I'd like to add another, more general approach:
Here's a recursive way of finding the i-th minimums of a given list of numbers
def find_i_minimums(numbers,i):
minimum = float('inf')
if i==0:
return []
less_than_i_minimums = find_i_minimums(numbers,i-1)
for element in numbers:
if element not in less_than_i_minimums and element < minimum:
minimum = element
return less_than_i_minimums + [minimum]
For example,
>>> find_i_minimums([0,7,4,5,21,2,6,1],3) # finding 3 minimial values for the given list
[0, 1, 2]
( And if you want only the i-th minimum number you'd extract the final value of the list )
The time-complexity of the above algorithm is bad though, it is O(N*i^2) ( Since the recursion depth is i , and at each recursive call we go over all values in 'numbers' list whose length is N and we check if the minimum element we're searching for isn't in a list of length i-1, thus the total complexity can be described by a geometric sum that will give the above mentioned complexity ).
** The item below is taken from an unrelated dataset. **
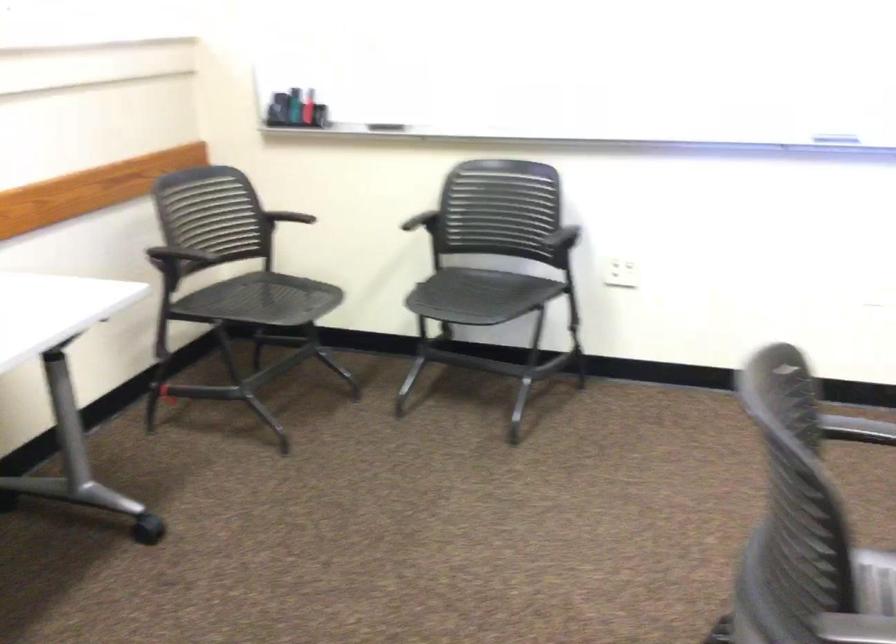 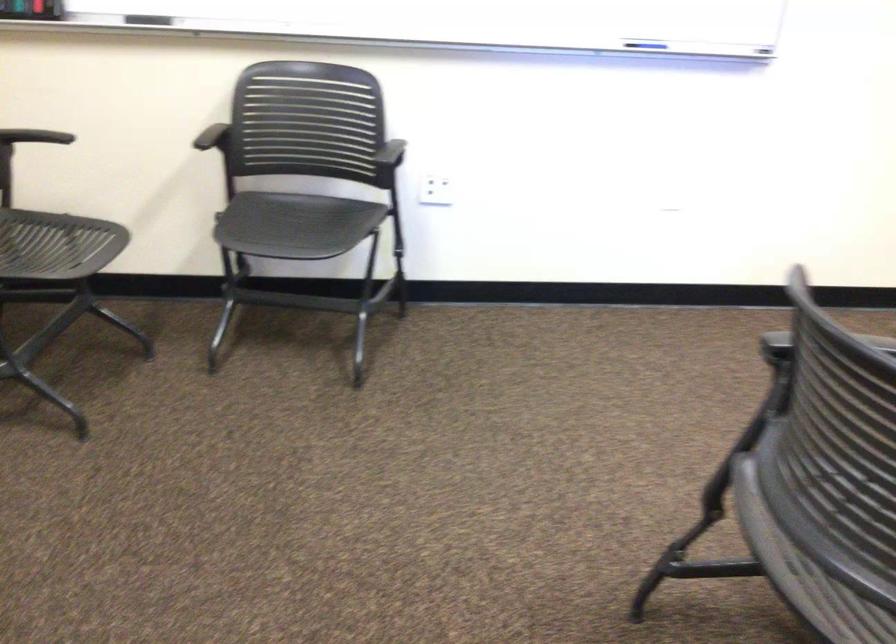 The point at (483, 296) is marked in the first image. Where is the corresponding point in the second image?

(295, 225)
Here's a similar but alternative-implementation whose time-complexity is O(N*i) on average. It uses python's built-in 'set' data-structure:
def find_i_minimums(numbers,i):
minimum = float('inf')
if i==0:
return set()
less_than_i_minimums = find_i_minimums(numbers,i-1)
for element in numbers:
if element not in less_than_i_minimums and element < minimum:
minimum = element
return less_than_i_minimums.union(set({minimum}))
If your 'i' is small, you can use the implementations above and then extract how many minimums you want ( or if you want the second minimum, then in your case run the code for i=2 and just extract the last element from the output data-structure ).
But if 'i' is for example greater than log(N) , I'd recommend sorting the list of numbers itself ( for example, using mergesort whose complexity is O(N*log(N)) at worst case ) and then taking the i-th element. Why so? because as stated, the run-time of the algorithm above is not great for larger values of 'i'.